Key Points You’ll Care About

- Hofburg-area meeting point: you’re at Habsburgergasse 10A, steps from the old center and major sights.
- 5D + VR combo in one hour: multiple tech formats so the experience doesn’t get repetitive.
- A timeline that spans Vindobona to modern Vienna: you get the big arc without a long museum slog.
- WWII segments included: bomb shelter and Chancellor Figl’s speech moments give the story emotional weight.
- Built into historic cellars: St. Michael’s monastery setting adds atmosphere even when the visuals are futuristic.
- Not wheelchair accessible: two levels with around 50 steps and no elevator.
Vienna Time Travel: What the Experience Feels Like

This is one of those Vienna activities that works even if your travel style is more “quick and fun” than “slow and museum-y.” In about an hour, you move through a series of themed areas that mix projection, multimedia portraits, 5D effects, and VR headsets. The result is a fast tour of the city’s major turns—without asking you to read a wall of text.
You also get a structure that helps you mentally place Vienna’s timeline. You start far back, with the Roman camp of Vindobona, then gradually shift toward imperial power, court life, and the cultural branding Vienna became famous for. After that, the story doesn’t avoid the 20th century; you get wartime scenes that feel deliberately chosen, not random “scare effects.”
The “why it works” part is the mix of delivery.

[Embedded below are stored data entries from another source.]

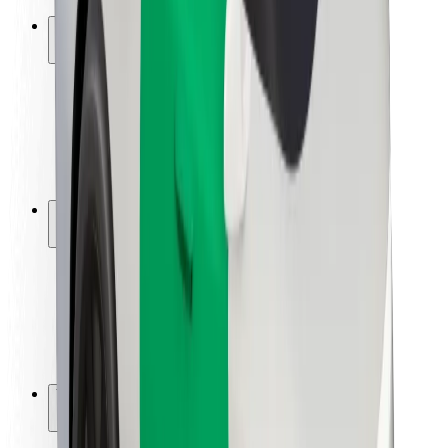
Ασφάλεια
Ασφάλεια επιβάτη
Ασφάλεια οδηγών
Ασφάλεια σκούτερ
Εργαστήριο ασφάλειας
Πόλεις
Τοποθεσίες
Λύσεις για την πόλη
Αεροδρόμια
Bolt Αποβάθρες Φόρτισης
Υποστήριξη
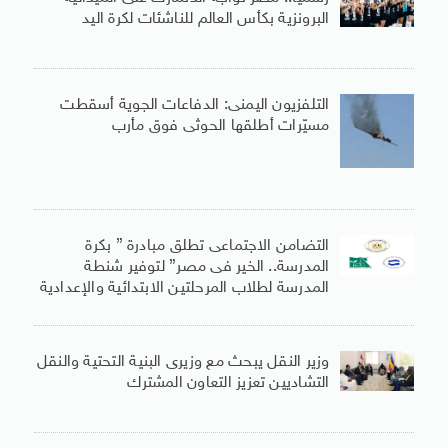
البرونزية بكأس العالم للناشئات لكرة اليد
التلفزيون اليمنى: الدفاعات الجوية أسقطت
مسيّرات أطلقها الحوثى فوق مأرب
التضامن الاجتماعى تطلق مبادرة ” بكرة
المدرسة.. الخير فى مصر” لتوفير شنطة
المدرسة لطلاب المرحلتين الابتدائية والإعدادية
وزير النقل يبحث مع وزيرى البنية التحتية والنقل
التشاديين تعزيز التعاون المشترك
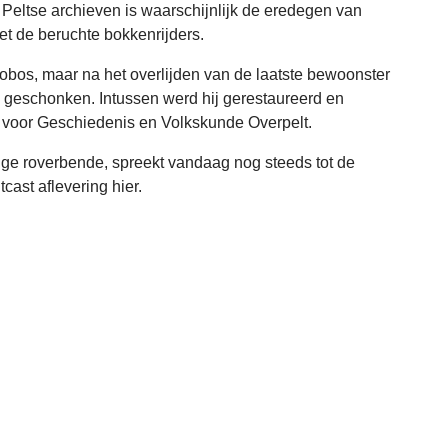
Peltse archieven is waarschijnlijk de eredegen van
t de beruchte bokkenrijders.
obos, maar na het overlijden van de laatste bewoonster
geschonken. Intussen werd hij gerestaureerd en
 voor Geschiedenis en Volkskunde Overpelt.
ige roverbende, spreekt vandaag nog steeds tot de
ast aflevering hier.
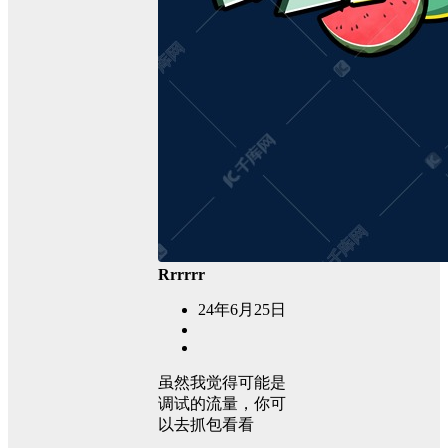
Rrrrrr
24年6月25日
虽然我觉得可能是
调试的流量，你可
以去抓包看看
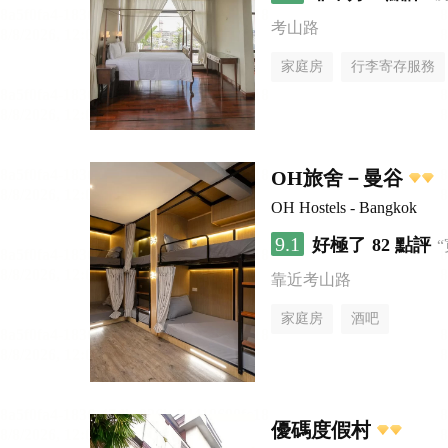
考山路
家庭房
行李寄存服務
OH旅舍－曼谷
OH Hostels - Bangkok
9.1
好極了
82 點評
靠近考山路
家庭房
酒吧
優碼度假村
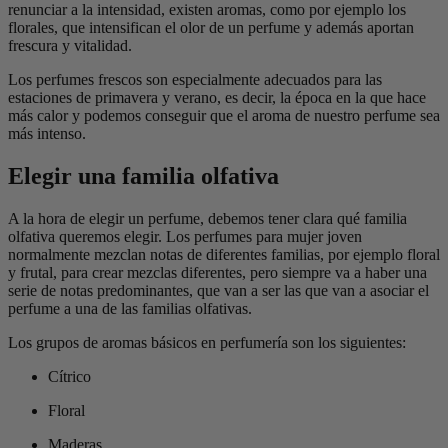
renunciar a la intensidad, existen aromas, como por ejemplo los
florales, que intensifican el olor de un perfume y además aportan
frescura y vitalidad.
Los perfumes frescos son especialmente adecuados para las
estaciones de primavera y verano, es decir, la época en la que hace
más calor y podemos conseguir que el aroma de nuestro perfume sea
más intenso.
Elegir una familia olfativa
A la hora de elegir un perfume, debemos tener clara qué familia
olfativa queremos elegir. Los perfumes para mujer joven
normalmente mezclan notas de diferentes familias, por ejemplo floral
y frutal, para crear mezclas diferentes, pero siempre va a haber una
serie de notas predominantes, que van a ser las que van a asociar el
perfume a una de las familias olfativas.
Los grupos de aromas básicos en perfumería son los siguientes:
Cítrico
Floral
Maderas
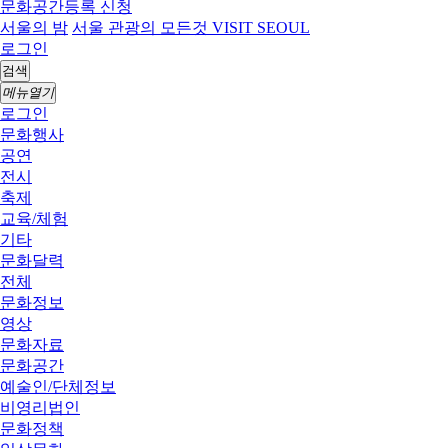
문화공간등록 신청
서울의 밤
서울 관광의 모든것 VISIT SEOUL
로그인
검색
메뉴열기
로그인
문화행사
공연
전시
축제
교육/체험
기타
문화달력
전체
문화정보
영상
문화자료
문화공간
예술인/단체정보
비영리법인
문화정책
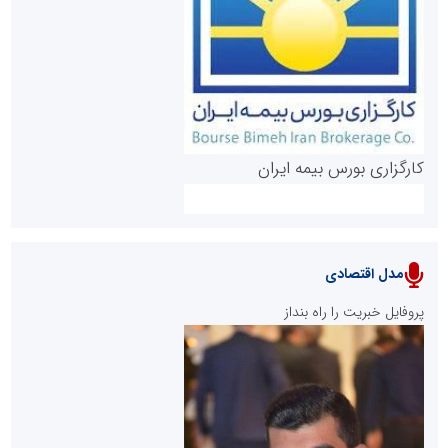
روابط عمومی خبرگزاری گزارش خبر
کارگزاری بورس بیمه ایران
مدل اقتصادی
پایگاه خبری نهضت ملی مسکن
پروفایل خبریت را راه بنداز
سازمان بورس و اوراق بهادار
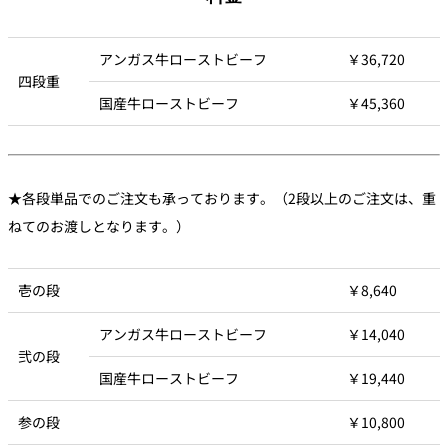
アンガス牛ローストビーフ
￥36,720
四段重
国産牛ローストビーフ
￥45,360
★各段単品でのご注文も承っております。（2段以上のご注文は、重
ねてのお渡しとなります。）
壱の段
￥8,640
アンガス牛ローストビーフ
￥14,040
弐の段
国産牛ローストビーフ
￥19,440
参の段
￥10,800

Instead of treating history like a lecture, Vienna Time Travel uses showmanship: scenes you can see, hear, and feel through effects (like 5D), then resets your attention as you walk to the next room.
You can also read our reviews of more historical tours in Vienna
Where It Is and How You Fit It Into Your Day

Location matters here because it’s in Altstadt, close to the city’s core. The meeting point is Habsburgergasse 10A, 1010 Vienna, and it’s about 200 meters from the Hofburg and roughly 100 meters from Graben, Kohlmarkt, and Stephansplatz. That means you can pair it with a morning or afternoon of classic sightseeing without big transit time.
Getting there is straightforward. Use the underground on U1 (Stephansplatz) or U3 (Herrengasse). If you’re driving, the garage “Freyung” is available at a reduced price. And since the attraction is only 1 hour, you can slot it between major sights without losing half a day.
My practical tip: if you’re in Vienna for the first time, do this early. You’ll pick up a mental map of what happened and why Vienna looked the way it did later, which makes the outdoor sights start to connect.
The 2000-Year Timeline: Vindobona to Modern Vienna

The show is built like a time machine you walk through, not a single continuous movie. It starts with the earliest chapter: the Roman camp of Vindobona. Even if you know nothing about Roman Vienna, the experience frames it clearly—this wasn’t just a place on a map; it became a foundation that later life built on.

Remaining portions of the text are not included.